Monday, September 3, 2012

Romans vs. Germans, Part I - 40mm Flats


Introducing a nice old-fashioned set of flats, Kämpfe aus der Römerzeit, by Heinrichsen.  Originally issued in 1882, the set was re-cast in limited numbers in the 1990's.  Recently, I was fortunate to obtain them at a very reasonable price from a collector in New York.

The designs are obviously a product of their times, reflecting what people in the latter 1800's knew about antiquity, probably drawing from contemporary illustrations as well as Roman sculpture and reliefs such as Trajan's Column.  But what they lack in historical accuracy, they make up for with appealing animation and high quality engraving.  The set has 45 pieces altogether although not all of them contain figures, being scenic items in the form of small stands with vegetation and the debris of battle as well as a few casualties.  A characteristic of the Heinrichsen style were figures grouped together on one casting and this set contains some fine examples.

These are the first I've finished, painted in acrylics as usual.

From a wargaming standpoint, there isn't too much that can be done with these on their own, but it makes for a most enjoyable painting interlude.  However, I do have some ideas about augmenting them with 35-40mm Romans from a couple other sources, continuing in the flat and semi-flat style.
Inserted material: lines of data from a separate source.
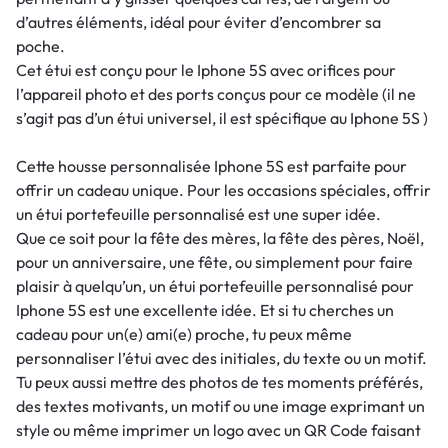
d’autres éléments, idéal pour éviter d’encombrer sa
poche.
Cet étui est conçu pour le Iphone 5S avec orifices pour
l’appareil photo et des ports conçus pour ce modèle (il ne
s’agit pas d’un étui universel, il est spécifique au Iphone 5S )
Cette housse personnalisée Iphone 5S est parfaite pour
offrir un cadeau unique. Pour les occasions spéciales, offrir
un étui portefeuille personnalisé est une super idée.
Que ce soit pour la fête des mères, la fête des pères, Noël,
pour un anniversaire, une fête, ou simplement pour faire
plaisir à quelqu’un, un étui portefeuille personnalisé pour
Iphone 5S est une excellente idée. Et si tu cherches un
cadeau pour un(e) ami(e) proche, tu peux même
personnaliser l’étui avec des initiales, du texte ou un motif.
Tu peux aussi mettre des photos de tes moments préférés,
des textes motivants, un motif ou une image exprimant un
style ou même imprimer un logo avec un QR Code faisant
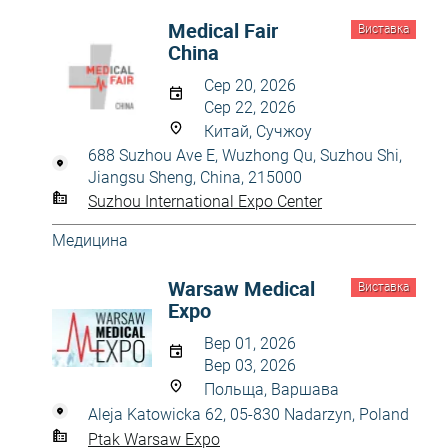
Medical Fair
Виставка
China
Сер 20, 2026
Сер 22, 2026
Китай, Сучжоу
688 Suzhou Ave E, Wuzhong Qu, Suzhou Shi,
Jiangsu Sheng, China, 215000
Suzhou International Expo Center
Медицина
Warsaw Medical
Виставка
Expo
Вер 01, 2026
Вер 03, 2026
Польща, Варшава
Aleja Katowicka 62, 05-830 Nadarzyn, Poland
Ptak Warsaw Expo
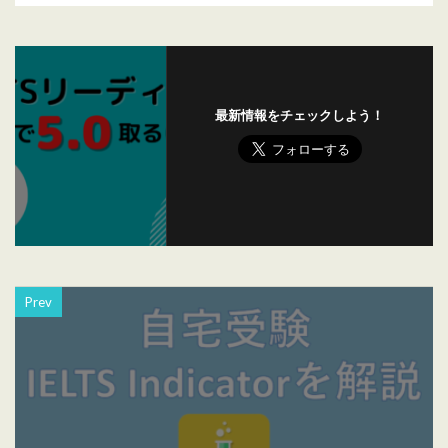
最新情報をチェックしよう！
Prev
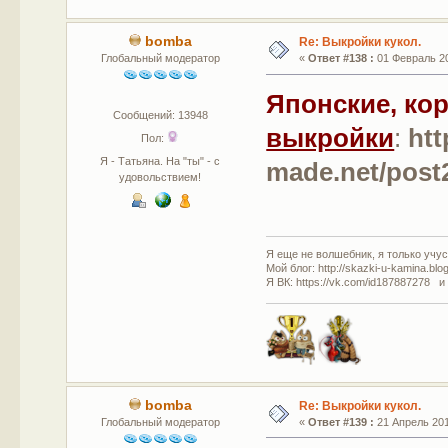
bomba
Re: Выкройки кукол.
Глобальный модератор
«
Ответ #138 :
01 Февраль 20
Японские, ко
Сообщений: 13948
выкройки
:
htt
Пол:
Я - Татьяна. На "ты" - с
made.net/post
удовольствием!
Я еще не волшебник, я только учусь
Мой блог: http://skazki-u-kamina.blo
Я ВК: https://vk.com/id187887278 и
bomba
Re: Выкройки кукол.
Глобальный модератор
«
Ответ #139 :
21 Апрель 201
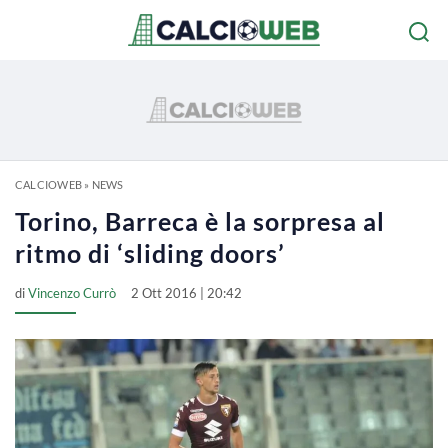
CALCIOWEB
»
NEWS
Torino, Barreca è la sorpresa al
ritmo di ‘sliding doors’
di
Vincenzo Currò
2 Ott 2016 | 20:42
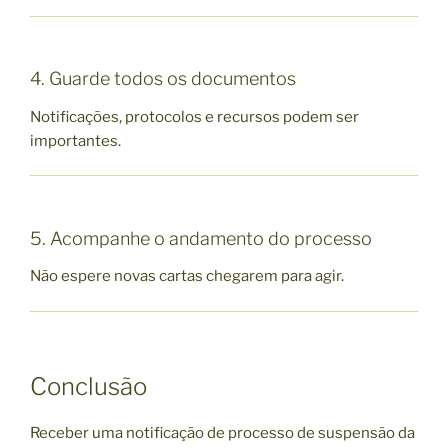
4. Guarde todos os documentos
Notificações, protocolos e recursos podem ser
importantes.
5. Acompanhe o andamento do processo
Não espere novas cartas chegarem para agir.
Conclusão
Receber uma notificação de processo de suspensão da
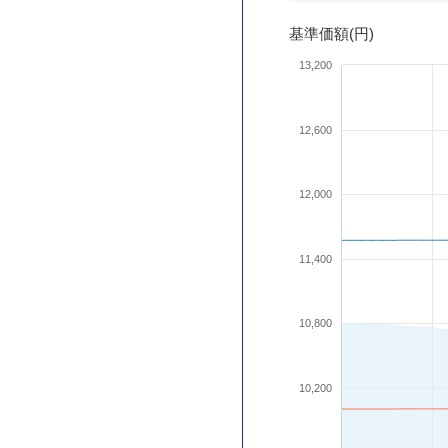
基準価額(円)
13,200
12,600
12,000
11,400
10,800
10,200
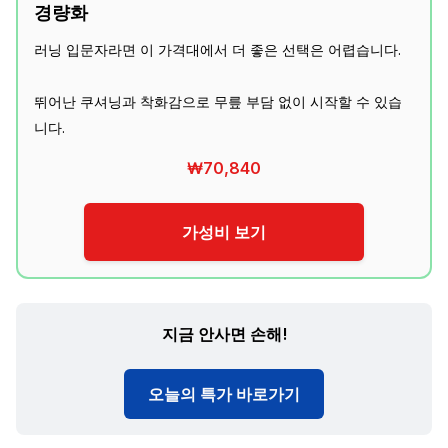
경량화
러닝 입문자라면 이 가격대에서 더 좋은 선택은 어렵습니다.
뛰어난 쿠셔닝과 착화감으로 무릎 부담 없이 시작할 수 있습
니다.
₩70,840
가성비 보기
지금 안사면 손해!
오늘의 특가 바로가기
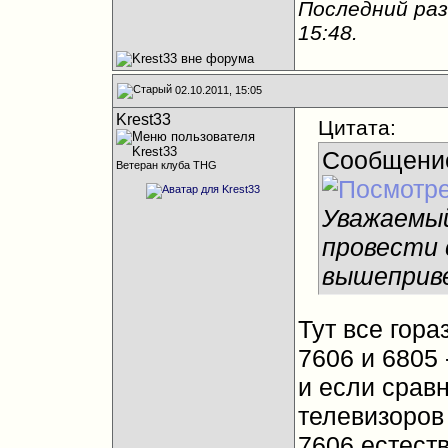
Последний раз
15:48
.
02.10.2011, 15:05
Krest33
Цитата:
Сообщени
Ветеран клуба THG
Уважаемый
провести 
вышеприве
Тут все гора
7606 и 6805 
и если сравн
телевизоров
7606 естест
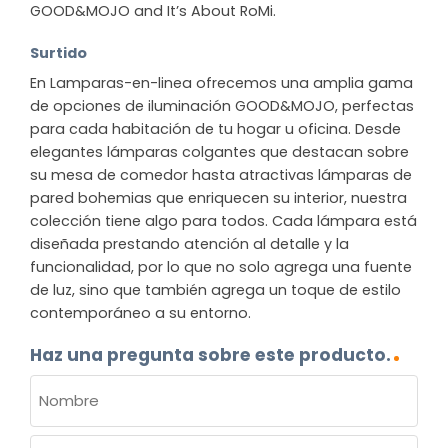
GOOD&MOJO and It’s About RoMi.
Surtido
En Lamparas-en-linea ofrecemos una amplia gama
de opciones de iluminación GOOD&MOJO, perfectas
para cada habitación de tu hogar u oficina. Desde
elegantes lámparas colgantes que destacan sobre
su mesa de comedor hasta atractivas lámparas de
pared bohemias que enriquecen su interior, nuestra
colección tiene algo para todos. Cada lámpara está
diseñada prestando atención al detalle y la
funcionalidad, por lo que no solo agrega una fuente
de luz, sino que también agrega un toque de estilo
contemporáneo a su entorno.
Haz una pregunta sobre este producto.
NOMBRE
(OBLIGATORIO)
Nombre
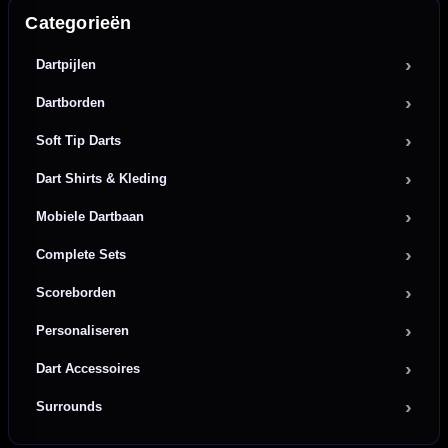
Categorieën
Dartpijlen
Dartborden
Soft Tip Darts
Dart Shirts & Kleding
Mobiele Dartbaan
Complete Sets
Scoreborden
Personaliseren
Dart Accessoires
Surrounds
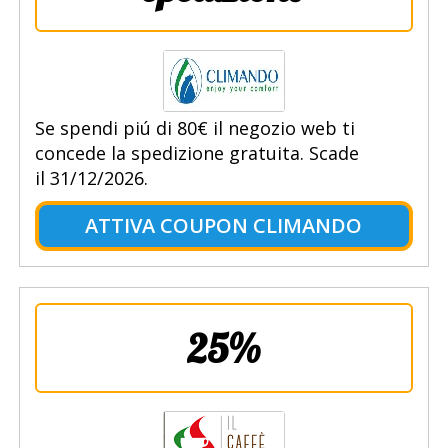
Se spendi piú di 80€ il negozio web ti
concede la spedizione gratuita. Scade
il 31/12/2026.
ATTIVA COUPON CLIMANDO
25%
  1. Those are lovely! Bags of character, beautiful painting. Simon

  2. Steve, they are simply smashing! I am quite impressed with the consistancy in direction of light on your highlighting. I often tend to get excited and lose focus as I go along.


  3. Excellent workmanship! I love how you captured the light and shadows. They could be part of a skirmish melee if you were so inclined ... Jeff

  4. Wow! I love these and love the painting!

    Actually, there is not that much wrong with the historical accuracy for that very short time period.

  5. Many thanks, gentlemen !

    Yes, the Romans probably aren't so bad at all although some of the details could be nitpicked. I think the Germans are on the fanciful side as you usually see them portrayed wearing trousers and shirts. But they are properly fearsome.


  6. Very nicely done indeed! A real inspiration.